[go: up one dir, main page]
More Web Proxy on the site http://driver.im/


Playoff Probabilities and Season Simulator


By running a simulation of the rest of the NHL season 100,000 times we can create precise probabilities of the outcome of the season for each team. Each game is simulated using the probabilities from the pre-game prediction model discussed below. For games further into the future, the model scores are regressed to the mean to account for uncertainty.



Pre-Game Prediction Model


The win prediction model was originally built on regular and post-season NHL games from the 2007-2008 season to the 2014-2015 season and has been updated on data through 2022. The model predicts the home's team chance of winning the game. Games that went to overtime were not used to build the model. Also, each team's first 20 games of each season are not used. Both logistic regression and gradient boosting were used to build components of the model. The previous version of the model used only logistic regression. The Power Rankings on MoneyPuck.com are solely driven off of the win prediction model.

The data used to predict each game includes each team's performance of a range of statistics in the season up until the date of the given game. Older games are given less weighting for the statistic. The weighting each game is given is linear. For example, when predicting the result of a team's 41st game of the season, the team's 40th game is given twice the weight as a team's 20th game. Several game weighting techniques were tested as part of building the model, from weighting each game equally to weighting recent games exponentially more.

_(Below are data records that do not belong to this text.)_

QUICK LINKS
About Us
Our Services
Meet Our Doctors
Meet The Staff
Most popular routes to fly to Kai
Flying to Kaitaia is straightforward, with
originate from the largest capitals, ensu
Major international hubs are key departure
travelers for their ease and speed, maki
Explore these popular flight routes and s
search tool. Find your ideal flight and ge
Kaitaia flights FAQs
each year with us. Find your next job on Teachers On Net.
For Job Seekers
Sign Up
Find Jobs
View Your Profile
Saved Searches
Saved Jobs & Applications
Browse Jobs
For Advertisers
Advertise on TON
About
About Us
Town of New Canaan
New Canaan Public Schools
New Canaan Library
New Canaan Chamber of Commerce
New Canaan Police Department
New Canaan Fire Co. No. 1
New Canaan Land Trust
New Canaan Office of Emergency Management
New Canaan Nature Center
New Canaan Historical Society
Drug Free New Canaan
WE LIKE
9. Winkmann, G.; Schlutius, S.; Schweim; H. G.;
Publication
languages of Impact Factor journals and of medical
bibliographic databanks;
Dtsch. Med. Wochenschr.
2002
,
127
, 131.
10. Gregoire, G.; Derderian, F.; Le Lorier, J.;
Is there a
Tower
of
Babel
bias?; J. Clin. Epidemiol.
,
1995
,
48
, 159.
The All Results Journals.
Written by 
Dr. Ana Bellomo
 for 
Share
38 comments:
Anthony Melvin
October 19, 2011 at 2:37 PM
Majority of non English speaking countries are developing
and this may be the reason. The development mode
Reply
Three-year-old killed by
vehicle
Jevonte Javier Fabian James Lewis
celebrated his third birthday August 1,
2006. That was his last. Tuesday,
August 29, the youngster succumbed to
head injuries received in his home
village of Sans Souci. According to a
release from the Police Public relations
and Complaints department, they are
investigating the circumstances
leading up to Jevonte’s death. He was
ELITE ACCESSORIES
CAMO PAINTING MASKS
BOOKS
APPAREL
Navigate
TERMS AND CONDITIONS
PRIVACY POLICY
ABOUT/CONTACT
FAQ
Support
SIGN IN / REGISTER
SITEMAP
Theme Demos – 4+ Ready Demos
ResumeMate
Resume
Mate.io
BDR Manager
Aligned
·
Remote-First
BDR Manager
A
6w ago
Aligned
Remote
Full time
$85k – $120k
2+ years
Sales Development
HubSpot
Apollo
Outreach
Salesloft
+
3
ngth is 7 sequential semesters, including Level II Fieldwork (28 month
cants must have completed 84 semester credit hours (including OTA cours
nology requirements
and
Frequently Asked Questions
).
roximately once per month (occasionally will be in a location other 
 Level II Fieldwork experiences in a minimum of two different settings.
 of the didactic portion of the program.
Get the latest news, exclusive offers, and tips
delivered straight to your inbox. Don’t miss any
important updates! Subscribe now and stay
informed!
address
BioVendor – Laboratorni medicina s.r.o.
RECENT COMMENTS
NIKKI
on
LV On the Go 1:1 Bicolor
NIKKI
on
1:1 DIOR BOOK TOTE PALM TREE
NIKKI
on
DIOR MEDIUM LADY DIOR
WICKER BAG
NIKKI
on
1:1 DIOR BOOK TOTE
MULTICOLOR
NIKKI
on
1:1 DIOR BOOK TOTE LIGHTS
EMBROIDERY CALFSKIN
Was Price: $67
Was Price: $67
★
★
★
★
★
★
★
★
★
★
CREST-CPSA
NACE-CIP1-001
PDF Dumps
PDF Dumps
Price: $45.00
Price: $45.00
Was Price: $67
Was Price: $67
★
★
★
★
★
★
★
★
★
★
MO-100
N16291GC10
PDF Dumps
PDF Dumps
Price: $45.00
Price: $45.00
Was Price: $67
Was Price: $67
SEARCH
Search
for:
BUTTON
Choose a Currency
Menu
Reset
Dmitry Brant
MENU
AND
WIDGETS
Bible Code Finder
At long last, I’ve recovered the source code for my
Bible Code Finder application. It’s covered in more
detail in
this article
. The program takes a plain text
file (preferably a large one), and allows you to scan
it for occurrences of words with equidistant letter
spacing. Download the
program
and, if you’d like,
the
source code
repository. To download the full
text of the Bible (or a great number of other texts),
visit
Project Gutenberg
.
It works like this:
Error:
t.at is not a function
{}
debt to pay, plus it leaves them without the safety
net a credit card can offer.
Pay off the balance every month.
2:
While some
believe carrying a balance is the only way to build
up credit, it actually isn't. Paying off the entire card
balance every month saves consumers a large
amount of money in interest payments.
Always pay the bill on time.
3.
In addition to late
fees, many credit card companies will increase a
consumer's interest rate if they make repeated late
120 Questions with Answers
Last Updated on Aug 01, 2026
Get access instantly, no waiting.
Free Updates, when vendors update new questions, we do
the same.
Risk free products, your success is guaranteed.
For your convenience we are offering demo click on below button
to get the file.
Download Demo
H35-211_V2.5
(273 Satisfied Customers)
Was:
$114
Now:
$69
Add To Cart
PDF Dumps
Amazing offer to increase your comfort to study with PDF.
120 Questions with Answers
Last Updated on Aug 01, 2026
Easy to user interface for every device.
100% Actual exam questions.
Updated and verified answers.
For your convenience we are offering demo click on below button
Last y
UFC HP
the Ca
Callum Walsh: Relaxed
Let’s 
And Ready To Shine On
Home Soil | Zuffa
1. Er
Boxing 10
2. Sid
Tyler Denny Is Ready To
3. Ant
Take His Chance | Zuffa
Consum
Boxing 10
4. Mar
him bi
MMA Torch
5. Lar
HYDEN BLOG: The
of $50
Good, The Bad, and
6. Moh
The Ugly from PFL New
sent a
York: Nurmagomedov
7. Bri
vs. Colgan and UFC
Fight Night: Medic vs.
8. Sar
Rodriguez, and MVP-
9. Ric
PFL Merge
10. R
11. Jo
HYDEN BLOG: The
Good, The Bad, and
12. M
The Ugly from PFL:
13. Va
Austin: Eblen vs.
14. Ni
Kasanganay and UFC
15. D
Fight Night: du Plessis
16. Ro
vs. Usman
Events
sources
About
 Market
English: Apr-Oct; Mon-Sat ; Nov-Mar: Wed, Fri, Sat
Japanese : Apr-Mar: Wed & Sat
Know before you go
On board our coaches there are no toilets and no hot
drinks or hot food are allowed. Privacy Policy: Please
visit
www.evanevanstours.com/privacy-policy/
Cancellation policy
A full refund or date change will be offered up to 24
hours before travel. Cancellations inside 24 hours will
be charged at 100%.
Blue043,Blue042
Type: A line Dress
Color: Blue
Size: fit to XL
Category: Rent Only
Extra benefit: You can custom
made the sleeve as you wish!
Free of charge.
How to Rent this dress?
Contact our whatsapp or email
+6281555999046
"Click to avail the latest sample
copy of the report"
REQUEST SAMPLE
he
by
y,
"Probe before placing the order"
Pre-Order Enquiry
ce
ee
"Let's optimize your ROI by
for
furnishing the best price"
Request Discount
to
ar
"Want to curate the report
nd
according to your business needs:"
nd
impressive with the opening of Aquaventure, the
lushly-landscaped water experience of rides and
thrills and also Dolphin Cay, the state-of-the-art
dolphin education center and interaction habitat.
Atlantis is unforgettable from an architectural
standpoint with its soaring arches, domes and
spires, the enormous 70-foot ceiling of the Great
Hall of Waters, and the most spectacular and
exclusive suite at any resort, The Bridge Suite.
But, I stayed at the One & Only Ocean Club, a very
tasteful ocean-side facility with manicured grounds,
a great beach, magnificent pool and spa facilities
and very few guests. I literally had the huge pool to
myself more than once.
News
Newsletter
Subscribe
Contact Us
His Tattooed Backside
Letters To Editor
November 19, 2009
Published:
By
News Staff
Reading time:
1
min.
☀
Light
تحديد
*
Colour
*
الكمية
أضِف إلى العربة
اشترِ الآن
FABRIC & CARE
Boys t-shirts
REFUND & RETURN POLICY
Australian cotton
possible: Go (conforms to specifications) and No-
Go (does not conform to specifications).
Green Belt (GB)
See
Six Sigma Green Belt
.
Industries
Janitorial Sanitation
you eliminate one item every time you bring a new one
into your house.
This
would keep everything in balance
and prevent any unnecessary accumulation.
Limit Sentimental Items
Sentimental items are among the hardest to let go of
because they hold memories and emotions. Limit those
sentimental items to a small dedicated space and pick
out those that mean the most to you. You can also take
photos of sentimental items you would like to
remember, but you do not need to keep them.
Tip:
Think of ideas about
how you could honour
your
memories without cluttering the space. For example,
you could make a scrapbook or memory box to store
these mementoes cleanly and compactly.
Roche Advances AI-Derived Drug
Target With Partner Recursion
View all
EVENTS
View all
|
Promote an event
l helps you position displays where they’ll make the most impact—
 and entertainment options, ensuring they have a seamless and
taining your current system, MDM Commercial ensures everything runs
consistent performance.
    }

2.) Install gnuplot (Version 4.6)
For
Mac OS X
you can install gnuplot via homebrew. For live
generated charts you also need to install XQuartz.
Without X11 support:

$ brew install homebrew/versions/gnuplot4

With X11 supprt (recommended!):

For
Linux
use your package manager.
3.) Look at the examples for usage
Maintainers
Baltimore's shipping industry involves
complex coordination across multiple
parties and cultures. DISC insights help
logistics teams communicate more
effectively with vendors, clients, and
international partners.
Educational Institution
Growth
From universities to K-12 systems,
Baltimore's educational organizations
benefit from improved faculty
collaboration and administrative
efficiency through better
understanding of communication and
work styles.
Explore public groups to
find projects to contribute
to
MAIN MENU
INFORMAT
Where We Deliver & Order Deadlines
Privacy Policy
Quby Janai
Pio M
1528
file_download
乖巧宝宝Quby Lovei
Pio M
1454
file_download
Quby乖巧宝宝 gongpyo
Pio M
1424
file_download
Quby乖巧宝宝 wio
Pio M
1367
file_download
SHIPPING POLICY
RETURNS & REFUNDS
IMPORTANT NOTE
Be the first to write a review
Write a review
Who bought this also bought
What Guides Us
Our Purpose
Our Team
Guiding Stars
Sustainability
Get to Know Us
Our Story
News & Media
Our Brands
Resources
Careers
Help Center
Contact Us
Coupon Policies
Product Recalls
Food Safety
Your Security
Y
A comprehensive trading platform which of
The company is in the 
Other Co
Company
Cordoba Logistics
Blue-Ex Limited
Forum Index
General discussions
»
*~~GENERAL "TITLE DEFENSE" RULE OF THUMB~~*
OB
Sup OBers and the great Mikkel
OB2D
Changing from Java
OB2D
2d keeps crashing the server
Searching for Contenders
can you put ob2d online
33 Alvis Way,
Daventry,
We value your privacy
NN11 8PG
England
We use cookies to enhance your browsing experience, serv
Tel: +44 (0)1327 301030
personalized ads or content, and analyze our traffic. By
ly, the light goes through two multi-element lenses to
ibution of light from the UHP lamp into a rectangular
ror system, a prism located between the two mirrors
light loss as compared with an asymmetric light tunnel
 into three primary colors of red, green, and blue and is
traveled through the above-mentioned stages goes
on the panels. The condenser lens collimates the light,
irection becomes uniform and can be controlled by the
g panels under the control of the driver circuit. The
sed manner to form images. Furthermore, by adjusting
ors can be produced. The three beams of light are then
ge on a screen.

Also, using just the last 20 or 30 games data was evaluated in combination with each one of these methods. Ultimately, using full season to date data with a linear decay of game importance showed to have the most predictive power.

There are three main components of the win predictions model: the Home submodel, the Away submodel, and the Meta model:

The Home submodel uses only statistics describing the home team and predicts the likelihood the home team will win the game.

The Away submodel similarly uses only statistics describing the away team and predicts the likelihood the away team will win the game.

The Meta Model combines the Home submodel, Away model, home ice advantage, and each team's days of rest into one overall score.

Also, we use a simple 'Tie Game' model, which predicts the probability the game will go to overtime. This model is simply a function of the meta model score. The default Tie Game model score is 25%. For every 1% probability the Meta Model is away from a 50/50 odds game, the chance of the game going to OT goes down by 0.2%. For example, a game with 55/45 odds is given a 24% chance of going to OT. If a game goes to OT, we give each team equal odds of winning the game, whether in regular OT or a shootout.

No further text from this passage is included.